A Torá na circuncisão de Jesus

Frei Jacir de Freitas Faria

 

Uma leitura atenta dos evangelhos à luz da Torá nos levará inevitavelmente a perceber Jesus judeu, seguidor fiel da Torá oral e escrita[1]. Jesus durante a sua vida terrestre se colocou no caminho da Torá. Seguir a Torá é também passar pelos ritos litúrgicos, os quais fazem um homem do povo eleito tornar-se judeu plenamente.

 E foi assim com Jesus. Com oito dias de nascimento, sua mãe, a judia Maria de Nazaré, o levou ao templo para ser circuncidado (Lc 2, 22-28) segundo as prescrições da Torá.
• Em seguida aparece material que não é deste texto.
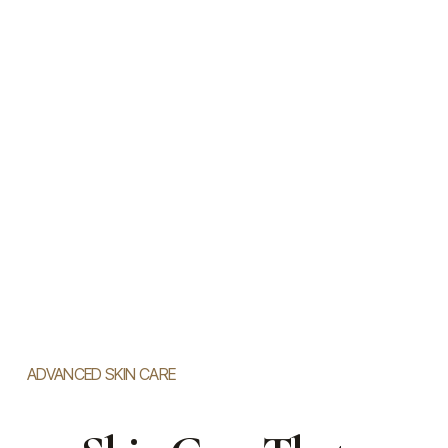
ADVANCED SKIN CARE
 Nessa celebração, ele recebeu o nome hebraico Yeshua (Jesus) e o sinal no seu corpo da pertença ao povo de Israel, a circuncisão. Circuncidar um homem significa cortar o prepúcio, isto é, liberar a pele que circunda o pênis para que ele, livre, esteja preparado para gerar a vida. Um circunciso judeu recebe no seu corpo a marca da presença de Deus que lhe pede:

 “Crescei e multiplicai!” (Gn 1,22). Os rabinos judeus ensinavam que quem não multiplica é um assassino. Ninguém pode negar a ordem divina de procriar. Outros rabinos iam mais longe: “a salvação está no pênis de Deus”, naquele que gera a vida. Portanto, um pênis circuncidado está apto para a vida em abundância.

 O substantivo hebraico milah refere-se à circuncisão e palavra. Ao ser circuncidado, o judeu menino já nasce sabendo que a sua vida deverá sempre ser de palavra e diálogo com o Eterno e suas revelações. Jesus foi esse diálogo, a Torá-Palavra. O rei Abimelec, segundo a Torá oral teria pronunciado diante de Abraão:

 “Não sou digno que entres na minha morada, mas diz somente uma palavra e minha casa será salva” (ExR 20,10-12). A sua reação se deveu ao fato dele ter percebido que toda a sua vida teria ficado estéril com a presença de Sara, apresentada por Abraão como irmã.

 A comunidade de Mateus nos informa que o um oficial romano encontra-se com Jesus e repete essas de Abimelec a Jesus (Mt 8,5-8) e o pede que cure o seu criado. Jesus-Torá-Palavra cura. Assim, Jesus torna-se o novo Abraão que também se encontra com um estrangeiro e é para ele sinal de salvação para toda a sua casa.

 Os cristãos ligaram, posteriormente, as palavras de Abimelec e do oficial romano à Eucaristia. E o fizeram muito bem, pois a Eucaristia é o lugar da celebração da memória. Eucaristia é circuncisão que cura, que confere a salvação, deixando em todo aquele/a que crê a marca da aliança eterna feita com Abraão, realizada em Jesus, o circunciso.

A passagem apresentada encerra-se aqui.